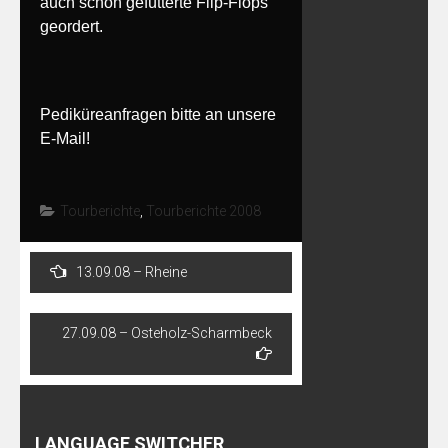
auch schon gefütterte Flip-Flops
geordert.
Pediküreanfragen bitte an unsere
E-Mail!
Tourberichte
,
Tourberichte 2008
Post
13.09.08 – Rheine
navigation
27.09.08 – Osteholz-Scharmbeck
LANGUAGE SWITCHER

==

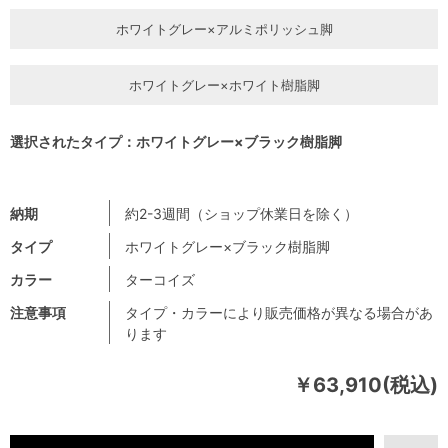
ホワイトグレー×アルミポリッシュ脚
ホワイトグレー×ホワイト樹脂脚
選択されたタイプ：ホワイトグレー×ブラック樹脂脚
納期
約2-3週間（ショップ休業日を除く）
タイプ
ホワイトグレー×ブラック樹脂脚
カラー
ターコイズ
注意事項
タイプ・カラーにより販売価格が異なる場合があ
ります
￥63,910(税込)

* * *

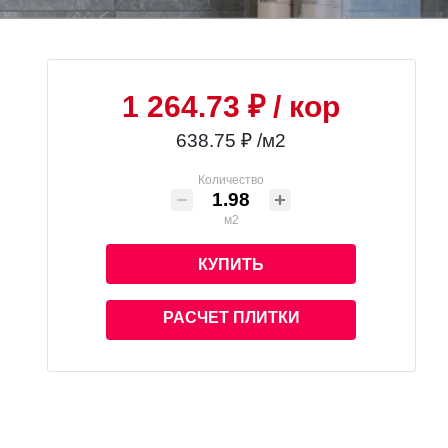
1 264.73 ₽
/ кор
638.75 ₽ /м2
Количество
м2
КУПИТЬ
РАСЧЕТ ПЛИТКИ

Exercise aim
Please copy out each line of the material that contains the string "ブラック樹脂脚".

Solution to this task
選択されたタイプ：ホワイトグレー×ブラック樹脂脚
ホワイトグレー×ブラック樹脂脚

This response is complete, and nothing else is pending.